Gentili, que é publicitário, falou ao Portal IMPRENSA o que pensa sobre a queda da obrigatoriedade da formação específica para exercíco da profissão de jornalista, rumos do mercado de trabalho e do novo desafio dos que pretendem seguir carreria como jornalista e das faculdades “que agora não poderão mais ensinar qualquer coisa”.
Portal IMPRENSA – Em sua opinião, foi correta a decisão do STF de suspender a necessidade de formação específica para o profissional de jornalismo?
Danilo Gentili - Eu creio que essa decisão vai favorecer todos aqueles que gostam de jornalismo, se comprometem com ele, porém não querem deixar nenhum reitor mais rico ainda. O Jornalismo é uma profissão que envolve ética, perspicácia, relacionamentos, sagacidade, paixão pela verdade, competência e experiência. Eu não acho que esses valores podem ser aprendidos em um curso de uma faculdade. Eles tem a ver com caráter, boa vontade e vivência. Sendo simplista agora, eu acho por exemplo, que o Neto está mais capacitado para escrever uma matéria sobre futebol do que um jornalista que acabou de sair da faculdade e tem diploma. Acho também hipócrita dizerem “Ah,então agora qualquer um pode ser jornalista?”. Mas é claro que sim! Antes também qualquer um podia ser jornalista, não podia? Era só pagar uma “Unialgumacoisa” da vida por quatro anos e virar jornalista (ou, com um pouco mais de sorte, fazer o pai pagar cursinho dois anos e entrar numa faculdade federal).
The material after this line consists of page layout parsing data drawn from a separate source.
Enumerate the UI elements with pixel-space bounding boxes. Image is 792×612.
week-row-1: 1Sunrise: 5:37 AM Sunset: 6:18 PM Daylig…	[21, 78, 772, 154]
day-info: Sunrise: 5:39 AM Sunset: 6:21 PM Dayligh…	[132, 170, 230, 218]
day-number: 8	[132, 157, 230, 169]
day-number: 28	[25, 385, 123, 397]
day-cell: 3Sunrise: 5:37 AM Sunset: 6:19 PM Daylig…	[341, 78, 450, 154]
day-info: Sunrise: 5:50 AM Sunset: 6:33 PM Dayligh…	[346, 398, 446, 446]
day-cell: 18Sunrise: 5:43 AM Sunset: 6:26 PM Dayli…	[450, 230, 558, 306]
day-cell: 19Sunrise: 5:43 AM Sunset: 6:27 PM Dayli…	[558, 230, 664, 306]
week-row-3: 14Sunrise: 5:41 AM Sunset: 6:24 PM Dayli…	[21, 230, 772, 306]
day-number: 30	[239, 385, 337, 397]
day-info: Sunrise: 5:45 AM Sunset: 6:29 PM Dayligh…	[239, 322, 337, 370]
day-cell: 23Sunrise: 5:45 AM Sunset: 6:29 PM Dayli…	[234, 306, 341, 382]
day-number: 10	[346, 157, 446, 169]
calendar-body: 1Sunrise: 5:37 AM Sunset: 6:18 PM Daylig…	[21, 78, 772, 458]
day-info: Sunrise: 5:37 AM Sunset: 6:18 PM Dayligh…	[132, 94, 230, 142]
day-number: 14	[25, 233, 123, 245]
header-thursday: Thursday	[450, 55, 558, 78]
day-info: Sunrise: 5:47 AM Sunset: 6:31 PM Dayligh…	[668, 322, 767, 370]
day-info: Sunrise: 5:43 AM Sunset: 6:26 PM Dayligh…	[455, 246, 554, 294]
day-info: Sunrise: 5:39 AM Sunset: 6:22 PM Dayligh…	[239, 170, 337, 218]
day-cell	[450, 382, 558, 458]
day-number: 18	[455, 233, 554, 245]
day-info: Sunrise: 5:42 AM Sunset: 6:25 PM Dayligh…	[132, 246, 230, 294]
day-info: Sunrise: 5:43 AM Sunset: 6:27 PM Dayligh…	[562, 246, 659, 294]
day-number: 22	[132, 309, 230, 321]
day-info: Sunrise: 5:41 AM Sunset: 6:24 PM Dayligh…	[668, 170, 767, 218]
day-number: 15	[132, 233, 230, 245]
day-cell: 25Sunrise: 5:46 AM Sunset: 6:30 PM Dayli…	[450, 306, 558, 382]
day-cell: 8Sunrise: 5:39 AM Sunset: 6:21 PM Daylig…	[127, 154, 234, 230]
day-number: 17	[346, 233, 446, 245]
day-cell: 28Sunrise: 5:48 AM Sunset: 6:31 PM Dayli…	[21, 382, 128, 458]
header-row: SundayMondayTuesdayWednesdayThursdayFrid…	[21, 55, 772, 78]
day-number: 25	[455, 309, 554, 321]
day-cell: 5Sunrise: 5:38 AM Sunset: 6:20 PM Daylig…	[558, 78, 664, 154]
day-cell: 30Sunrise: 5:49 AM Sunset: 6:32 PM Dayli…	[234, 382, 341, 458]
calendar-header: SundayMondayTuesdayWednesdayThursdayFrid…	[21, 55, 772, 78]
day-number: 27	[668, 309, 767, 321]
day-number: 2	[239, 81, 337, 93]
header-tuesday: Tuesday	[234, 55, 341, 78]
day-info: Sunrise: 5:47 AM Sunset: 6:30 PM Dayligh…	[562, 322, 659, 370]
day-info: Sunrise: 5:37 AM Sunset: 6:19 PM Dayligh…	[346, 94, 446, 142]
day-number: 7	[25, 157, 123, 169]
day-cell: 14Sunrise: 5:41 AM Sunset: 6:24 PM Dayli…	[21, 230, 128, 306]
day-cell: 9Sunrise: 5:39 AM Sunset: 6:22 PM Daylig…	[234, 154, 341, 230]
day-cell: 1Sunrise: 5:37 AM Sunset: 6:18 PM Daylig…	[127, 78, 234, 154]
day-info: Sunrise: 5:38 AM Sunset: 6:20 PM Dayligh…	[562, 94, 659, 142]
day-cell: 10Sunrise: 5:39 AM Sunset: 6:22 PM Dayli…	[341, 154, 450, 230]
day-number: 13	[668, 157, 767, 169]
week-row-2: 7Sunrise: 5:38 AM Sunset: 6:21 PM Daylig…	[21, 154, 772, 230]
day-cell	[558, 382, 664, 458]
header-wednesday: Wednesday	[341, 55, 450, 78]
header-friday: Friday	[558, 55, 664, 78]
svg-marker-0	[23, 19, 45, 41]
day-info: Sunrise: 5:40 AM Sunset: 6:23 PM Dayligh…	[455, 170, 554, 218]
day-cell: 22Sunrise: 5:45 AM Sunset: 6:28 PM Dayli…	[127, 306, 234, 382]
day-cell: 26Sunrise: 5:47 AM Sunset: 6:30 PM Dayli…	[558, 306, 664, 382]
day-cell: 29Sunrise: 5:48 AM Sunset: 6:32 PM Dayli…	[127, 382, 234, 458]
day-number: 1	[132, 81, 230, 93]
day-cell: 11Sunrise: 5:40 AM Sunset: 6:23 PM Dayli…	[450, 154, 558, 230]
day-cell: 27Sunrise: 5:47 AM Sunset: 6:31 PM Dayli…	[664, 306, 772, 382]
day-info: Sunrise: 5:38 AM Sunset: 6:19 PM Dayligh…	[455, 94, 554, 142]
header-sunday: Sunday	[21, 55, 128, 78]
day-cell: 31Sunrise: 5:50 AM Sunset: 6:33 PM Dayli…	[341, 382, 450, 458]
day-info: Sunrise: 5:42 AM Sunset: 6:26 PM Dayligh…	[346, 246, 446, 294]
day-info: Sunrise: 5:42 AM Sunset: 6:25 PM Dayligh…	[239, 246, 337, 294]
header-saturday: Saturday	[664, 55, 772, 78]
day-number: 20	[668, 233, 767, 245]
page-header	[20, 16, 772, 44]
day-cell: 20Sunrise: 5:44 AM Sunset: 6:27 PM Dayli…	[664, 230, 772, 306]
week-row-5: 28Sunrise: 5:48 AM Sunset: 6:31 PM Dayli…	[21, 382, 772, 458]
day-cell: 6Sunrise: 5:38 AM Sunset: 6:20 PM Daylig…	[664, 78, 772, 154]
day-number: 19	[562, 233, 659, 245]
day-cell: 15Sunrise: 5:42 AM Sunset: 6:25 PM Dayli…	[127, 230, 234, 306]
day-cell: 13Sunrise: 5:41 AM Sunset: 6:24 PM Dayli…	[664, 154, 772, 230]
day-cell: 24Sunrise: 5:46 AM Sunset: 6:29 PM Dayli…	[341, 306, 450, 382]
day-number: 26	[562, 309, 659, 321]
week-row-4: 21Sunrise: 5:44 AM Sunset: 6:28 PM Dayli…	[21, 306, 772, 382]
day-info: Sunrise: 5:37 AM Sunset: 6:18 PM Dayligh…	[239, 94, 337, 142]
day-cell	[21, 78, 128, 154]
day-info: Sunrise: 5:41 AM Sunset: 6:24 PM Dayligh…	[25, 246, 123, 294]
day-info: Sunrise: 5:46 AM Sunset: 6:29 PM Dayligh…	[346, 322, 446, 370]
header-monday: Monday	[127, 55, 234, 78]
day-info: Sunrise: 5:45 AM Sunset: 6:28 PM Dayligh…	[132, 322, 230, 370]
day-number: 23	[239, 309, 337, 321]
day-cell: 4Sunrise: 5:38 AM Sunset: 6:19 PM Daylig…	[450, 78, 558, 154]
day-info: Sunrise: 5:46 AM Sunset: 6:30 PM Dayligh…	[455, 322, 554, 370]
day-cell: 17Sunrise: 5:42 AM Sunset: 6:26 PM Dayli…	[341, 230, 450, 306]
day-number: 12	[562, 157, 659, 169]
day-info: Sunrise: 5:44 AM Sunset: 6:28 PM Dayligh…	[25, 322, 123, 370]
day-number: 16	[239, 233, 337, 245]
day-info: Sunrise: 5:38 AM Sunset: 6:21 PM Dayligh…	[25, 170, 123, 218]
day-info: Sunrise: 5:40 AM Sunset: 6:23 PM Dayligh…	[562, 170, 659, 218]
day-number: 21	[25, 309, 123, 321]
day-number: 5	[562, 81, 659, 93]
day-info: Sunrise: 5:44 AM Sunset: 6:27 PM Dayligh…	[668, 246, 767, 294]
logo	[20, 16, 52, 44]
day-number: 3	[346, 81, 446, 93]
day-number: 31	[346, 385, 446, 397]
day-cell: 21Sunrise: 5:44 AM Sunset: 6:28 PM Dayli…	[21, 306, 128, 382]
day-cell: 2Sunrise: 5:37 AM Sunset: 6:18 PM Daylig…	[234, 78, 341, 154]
IMPRENSA – Quais as consequências, na sua opinião, para a formação acadêmica do jornalista e para o mercado de trabalho?
Gentili - Eu creio que uma boa faculdade vai entender que precisa tornar seu curso realmente excepcional se quiser continuar tendo relevância ao cenário e atrair alunos (ou clientes, como muitas instituições de ensino enxergam seus estudantes). Aquele cursinho da “Unialgumacoisa” vai precisar parar de ensinar qualquer coisa e se importar de verdade em ensinar o melhor jornalismo possível (se é que isso é possível), afinal, agora, o aluno tem a opção de escolha: “Meu sonho é ser jornalista. Eu dou dinheiro pra esse reitor ou tento realizar meu sonho sozinho?”. Creio que aí o mercado de trabalho e os interessados na área vão ganhar. Outra coisa boa é que muito sanguessuga que vive do sindicato corre o risco de perder sua boquinha.
IMPRENSA – Por ser formado em outra graduação que não a de jornalismo, você teve alguma dificuldade em atuar como repórter? Sofreu algum tipo de rejeição por parte dos entrevistados?
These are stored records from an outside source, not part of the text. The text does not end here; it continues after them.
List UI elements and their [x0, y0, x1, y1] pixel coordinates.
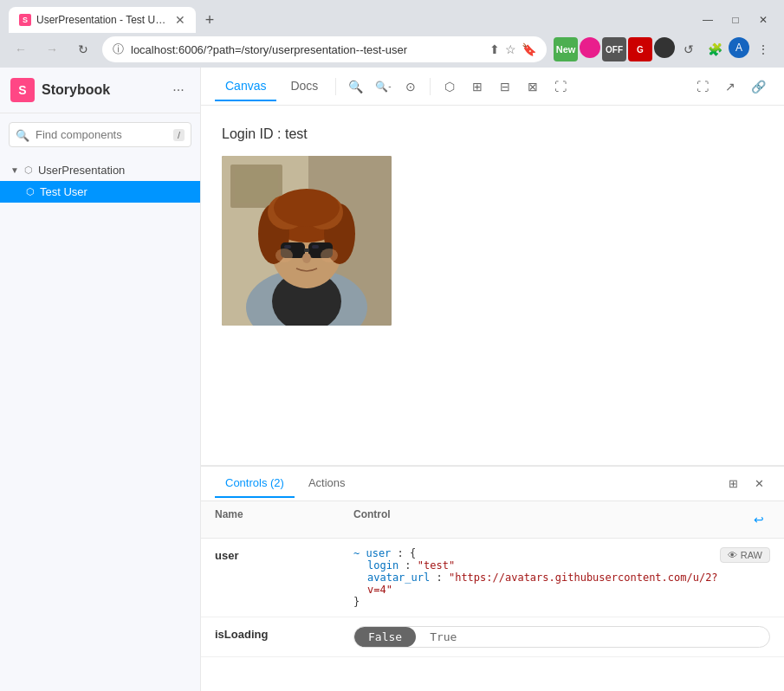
profile-avatar[interactable]: A	[729, 37, 749, 58]
back-button[interactable]: ←	[9, 37, 33, 61]
storybook-logo: S	[10, 78, 35, 102]
table-row-isloading: isLoading False True	[201, 617, 784, 657]
tab-favicon: S	[19, 14, 31, 26]
search-input[interactable]	[9, 122, 191, 147]
grid-icon[interactable]: ⊞	[465, 74, 489, 99]
address-bar[interactable]: ⓘ localhost:6006/?path=/story/userpresen…	[102, 36, 547, 62]
zoom-reset-icon[interactable]: ⊙	[398, 74, 423, 99]
minimize-button[interactable]: —	[696, 8, 720, 32]
link-icon[interactable]: 🔗	[746, 74, 770, 99]
obj-open: ~ user : {	[353, 547, 720, 559]
extension-pink-icon[interactable]	[580, 37, 600, 58]
row-name-user: user	[215, 547, 353, 562]
toggle-group: False True	[353, 626, 770, 648]
table-header: Name Control ↩	[201, 501, 784, 539]
forward-button[interactable]: →	[40, 37, 64, 61]
obj-close: }	[353, 596, 720, 608]
layout-icon[interactable]: ⊟	[493, 74, 517, 99]
reset-all-button[interactable]: ↩	[748, 508, 770, 531]
tab-controls[interactable]: Controls (2)	[215, 469, 295, 498]
controls-table: Name Control ↩ user ~ user : { login	[201, 501, 784, 691]
url-actions: ⬆ ☆ 🔖	[489, 42, 536, 56]
sidebar-item-userpresentation[interactable]: ▼ ⬡ UserPresentation	[0, 159, 200, 181]
svg-rect-19	[312, 245, 319, 249]
extension-refresh-icon[interactable]: ↺	[677, 37, 701, 61]
canvas-area: Login ID : test	[201, 106, 784, 466]
canvas-toolbar: Canvas Docs 🔍 🔍- ⊙ ⬡ ⊞ ⊟ ⊠ ⛶ ⛶ ↗ 🔗	[201, 68, 784, 106]
extension-red-icon[interactable]: G	[628, 37, 652, 61]
sidebar-tree: ▼ ⬡ UserPresentation ⬡ Test User	[0, 156, 200, 206]
split-view-icon[interactable]: ⊞	[722, 473, 744, 495]
table-row: user ~ user : { login : "test" avata	[201, 539, 784, 617]
share-icon[interactable]: ⬆	[489, 42, 500, 56]
extension-new-icon[interactable]: New	[554, 37, 578, 61]
col-name: Name	[215, 508, 353, 531]
extension-off-icon[interactable]: OFF	[602, 37, 626, 61]
eye-icon: 👁	[728, 550, 737, 560]
tab-close-icon[interactable]: ✕	[175, 14, 185, 26]
main-content: Canvas Docs 🔍 🔍- ⊙ ⬡ ⊞ ⊟ ⊠ ⛶ ⛶ ↗ 🔗 Login…	[201, 68, 784, 691]
menu-icon[interactable]: ⋮	[751, 37, 775, 61]
row-name-isloading: isLoading	[215, 626, 353, 641]
avatar-image	[222, 156, 392, 326]
tab-title: UserPresentation - Test User · Sto…	[36, 14, 166, 26]
user-avatar	[222, 156, 392, 326]
close-panel-icon[interactable]: ✕	[748, 473, 770, 495]
row-control-isloading: False True	[353, 626, 770, 648]
row-control-user: ~ user : { login : "test" avatar_url : "…	[353, 547, 720, 608]
toolbar-divider	[335, 78, 336, 95]
zoom-out-icon[interactable]: 🔍-	[371, 74, 395, 99]
component-icon[interactable]: ⬡	[437, 74, 462, 99]
tree-item-label: UserPresentation	[38, 164, 125, 177]
browser-tab[interactable]: S UserPresentation - Test User · Sto… ✕	[9, 7, 196, 33]
col-control: Control	[353, 508, 748, 531]
toggle-false[interactable]: False	[354, 627, 416, 647]
maximize-button[interactable]: □	[723, 8, 748, 32]
obj-avatar: avatar_url : "https://avatars.githubuser…	[353, 572, 720, 596]
sidebar-header: S Storybook ···	[0, 68, 200, 113]
sidebar-item-testuser[interactable]: ⬡ Test User	[0, 181, 200, 203]
raw-button[interactable]: 👁 RAW	[720, 547, 770, 563]
bookmark-list-icon[interactable]: 🔖	[522, 42, 536, 56]
close-button[interactable]: ✕	[751, 8, 775, 32]
sidebar-menu-button[interactable]: ···	[167, 79, 190, 101]
new-tab-button[interactable]: +	[198, 8, 222, 32]
controls-header: Controls (2) Actions ⊞ ✕	[201, 467, 784, 501]
refresh-button[interactable]: ↻	[71, 37, 95, 61]
expand-icon[interactable]: ⛶	[690, 74, 715, 99]
controls-panel: Controls (2) Actions ⊞ ✕ Name Control ↩ …	[201, 466, 784, 691]
expand-icon: ▼	[10, 165, 19, 175]
storybook-title: Storybook	[42, 82, 110, 98]
toggle-true[interactable]: True	[416, 627, 470, 647]
story-icon: ⬡	[26, 186, 35, 197]
svg-point-22	[321, 249, 338, 262]
svg-point-20	[302, 253, 311, 263]
search-bar: 🔍 /	[9, 122, 191, 147]
search-shortcut: /	[173, 129, 185, 141]
obj-login: login : "test"	[353, 559, 720, 572]
tab-canvas[interactable]: Canvas	[215, 72, 276, 101]
login-id-text: Login ID : test	[222, 126, 763, 142]
svg-rect-2	[235, 169, 278, 203]
zoom-in-icon[interactable]: 🔍	[343, 74, 367, 99]
component-icon: ⬡	[24, 165, 33, 176]
extensions-icon[interactable]: 🧩	[703, 37, 727, 61]
tree-child-label: Test User	[40, 185, 87, 198]
search-icon: 🔍	[16, 128, 29, 141]
url-text: localhost:6006/?path=/story/userpresenta…	[131, 43, 483, 56]
bookmark-icon[interactable]: ☆	[505, 42, 516, 56]
svg-point-13	[274, 189, 340, 227]
toolbar-right: ⛶ ↗ 🔗	[690, 74, 770, 99]
columns-icon[interactable]: ⊠	[521, 74, 545, 99]
controls-actions: ⊞ ✕	[722, 473, 770, 495]
open-new-icon[interactable]: ↗	[718, 74, 742, 99]
svg-point-21	[275, 249, 293, 262]
toolbar-divider-2	[430, 78, 431, 95]
tab-actions[interactable]: Actions	[298, 469, 356, 498]
extension-dark-icon[interactable]	[654, 37, 675, 58]
fullscreen-icon[interactable]: ⛶	[548, 74, 573, 99]
svg-rect-17	[304, 249, 309, 252]
sidebar: S Storybook ··· 🔍 / ▼ ⬡ UserPresentation…	[0, 68, 201, 691]
svg-rect-18	[284, 245, 291, 249]
tab-docs[interactable]: Docs	[280, 72, 328, 101]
Gentili - Nunca tive nenhuma dificuldade em atuar como repórter, pois o veículo em que atuo como “repórter” não requer os padrões plásticos do jornalismo. A postura padrão, a pergunta padrão, a entonação padrão…sou livre pra me esquivar disso tudo. Porém a essência do jornalismo permanece, que é o compromisso de pesquisar e divulgar as informações corretas. O “CQC” tem jornalistas excelentes em seus bastidores. Um produtor que é um jornalista formado por exemplo, é o Marcelo Salinas. Aprendo muito sobre jornalismo de ver o seu raciocínio na hora de apurar algumas coisas. Porém não creio que ele seja um ótimo jornalista porque fez faculdade e sim porque ele tem experiência e boa vontade. Creio que aprendo mais sentando com ele discutindo as pautas e ao lado dele nas matérias em campo, que fazendo quatro anos de curso. Quanto a segunda parte da pergunta, eu jamais sofri rejeição alguma de entrevistado por eu não ter diploma, pois a maioria dos meus entrevistados também não tem diploma. Já entrevistei o Roberto Carlos e ele não tem diploma de cantor. Entrevistei o Kassab e ele não tem diploma de prefeito. Entrevistei o Lula e ele não tem diploma de… bem… ele não tem diploma.
IMPRENSA - Você se considera um jornalista?
Gentili - Confesso que estou mais preocupado em fazer rir do que em dar um grande furo jornalístico. Eu me considero um humorista e não um jornalista. Vivo de humor muito antes do “CQC”. Tenho boas críticas nos jornais que me consideram um bom humorista antes do “CQC”. E adivinha só… Eu nunca fiz nenhuma faculdade de humorismo.
IMPRENSA – Na sua opinião, o mercado terá preferência por profissionais formados em jornalismo, mesmo após a queda da obrigatoriedade?
Gentili - Creio que o mercado vai continuar dando preferência pra quem já dava antes dessa decisão do STF: para os jornalistas melhores preparados (e isso pode incluir ter sido preparado numa boa faculdade) ou os que não são tão bem preparados assim, mas fizeram o teste do sofá com a redação ou tem algum padrinho forte no meio (e aqui, novamente, ter ou não um diploma não vai impedir que isso aconteça).
IMPRENSA – Mesmo sem a necessidade de formação específica para o exercício da profissão, você pensa em fazer faculdade de jornalismo? Acha necessário ao seu trabalho?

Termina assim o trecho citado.